Thomas v. Chicago Housing Authority

Decision Date15 March 1996
Docket NumberNo. 95 C 4782.,95 C 4782.
Citation919 F. Supp. 1159
PartiesDorothy J. THOMAS, Plaintiff, v. CHICAGO HOUSING AUTHORITY, a Municipal Corporation; the United States Department of Housing and Urban Development ("HUD"); Former HUD Secretary Jack Kemp and present HUD Secretary Henry Cisneros, Defendants.
CourtU.S. District Court — Northern District of Illinois

COPYRIGHT MATERIAL OMITTED

Dorothy J. Thomas, Chicago, IL, pro se.

John Kenneth Kallman, Law Offices of John Kenneth Kallman, Chicago, IL, for plaintiff Dorothy J. Thomas.

David Keith Hill, Jordan E. Marsh, Chicago Housing Authority, Office of the General Counsel, Chicago, IL, for defendant Chicago Housing Authority, a Municipal Corporation.

Ann L. Wallace, United States Attorney's Office, Chicago, IL, for defendant Jack Kemp, Secretary.

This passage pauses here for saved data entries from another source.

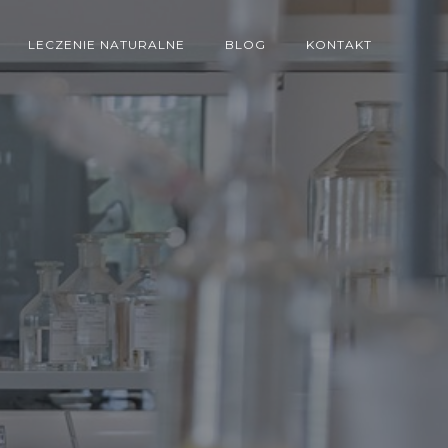
LECZENIE NATURALNE
BLOG
KONTAKT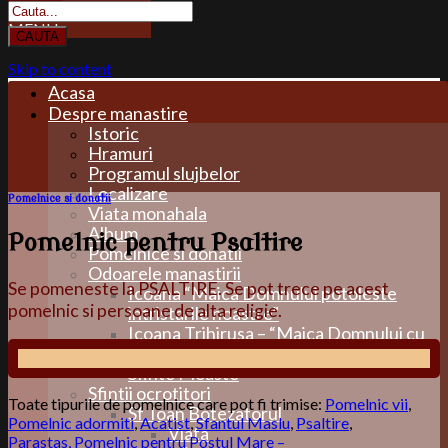
Skip to content
Manastirea Lipnita
Acasa
Despre manastire
Istoric
Hramuri
Programul slujbelor
Localizare
Pomelnice si donatii
Viata monahala
Album
Pomelnic pentru Psaltire
Pomelnice si donatii
Odoarele manastirii
Se pomeneste la PSALTIRE. Se pot trece pe acest
Icoana “Maica Domnului potoleste
pomelnic si persoane de alta religie.
intristarile noastre”
Icoana Trihirusa – “Maica Domnului cu
trei maini”
Sfinte Moaste
Sfintii ocrotitori
Toate tipurile de pomelnice care pot fi trimise:
Pomelnic vii
,
Sf. Ioan Botezatorul
Pomelnic adormiti
,
Acatist
,
Sfantul Maslu
,
Psaltire
,
Viata
Parastas,
Pomelnic pentru Postul Mare –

MEMORANDUM OPINION AND ORDER

BUCKLO, District Judge.

Plaintiff, Dorothy J. Thomas, has filed suit against the United States Department of Housing and Urban Development ("HUD"), former HUD Secretary Jack Kemp, and present HUD Secretary Henry Cisneros1 (collectively, "federal defendants"), and the Chicago Housing Authority ("CHA" or "state defendant"), a state housing authority. Both the state and federal defendants have filed motions to dismiss pursuant to Federal Rule of Civil Procedure 12(b)(6). For the reasons stated below both, the federal defendants' motion is granted and the state defendant's motion is granted in part and denied in part.

Background

Ms. Thomas is a public housing tenant residing in the Cabrini Extension project, one of three projects collectively known as "Cabrini-Green." In her complaint, Ms. Thomas makes numerous allegations.2 Count one of the complaint alleges the following: 1) the federal and state defendants are charging plaintiff too much rent; 2) the federal and state defendants have rented plaintiff an unsanitary apartment; 3) plaintiff was attacked by another CHA resident on March 11, 1995, and her attacker has not been evicted; 4) the federal and state defendants have denied plaintiff access to common rooms to hold meetings for her various community groups;3 and 5) the CHA has reduced maintenance services by over 75 percent resulting in unsafe and unsanitary housing conditions.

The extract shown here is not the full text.